The equilibrium constant \( K_p \) is approximately \( 8.63 \times 10^{-6} \).

Step-by-step solution

Understand the Chemical Equation

The given equilibrium reaction is: \[ (\mathrm{NH}_{4})(\mathrm{H}_{2} \mathrm{NCO}_{2})(\mathrm{s}) \rightleftharpoons 2 \mathrm{NH}_{3}(\mathrm{g}) + \mathrm{CO}_{2}(\mathrm{g}) \]Solid ammonium carbamate dissociates into ammonia and carbon dioxide gases. The equilibrium constant \( K_p \) expresses the ratio of the partial pressures of products to the reactants. Since the reactant is a solid, it does not appear in the expression for \( K_p \).

Write the Expression for Kp

In this reaction, the equilibrium constant, \( K_p \), is related to the partial pressures of the gaseous products:\[ K_p = P_{\mathrm{NH}_3}^2 \cdot P_{\mathrm{CO}_2} \]Since solid concentrations are not included, we focus only on \( \mathrm{NH}_3 \) and \( \mathrm{CO}_2 \) pressures.

Calculate the Partial Pressures

At equilibrium, the total pressure of the gases is 0.116 atm.

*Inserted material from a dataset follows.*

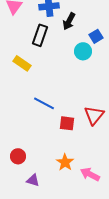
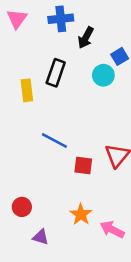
black rectangle: (40, 35) -> (56, 73), moved
yellow rectangle: (22, 63) -> (27, 90), turned 48

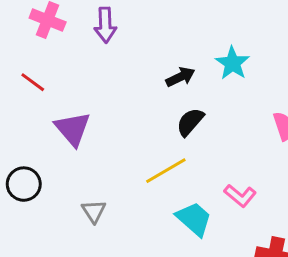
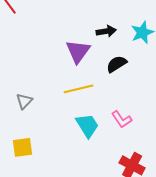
black semicircle: (190, 122) -> (117, 64), moved
purple triangle: (73, 129) -> (78, 51), moved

Let \( P_{\mathrm{CO}_2} = x \) and \( P_{\mathrm{NH}_3} = 2x \) since two moles of \( \mathrm{NH}_3 \) form for each mole of \( \mathrm{CO}_2 \). Thus, the total pressure is:\[ P_{\text{total}} = P_{\mathrm{NH}_3} + P_{\mathrm{CO}_2} = 2x + x = 3x \]Since \( P_{\text{total}} = 0.116 \text{ atm} \), solve for \( x \):\[ 3x = 0.116 \quad \Rightarrow \quad x = \frac{0.116}{3} = 0.0387 \text{ atm} \]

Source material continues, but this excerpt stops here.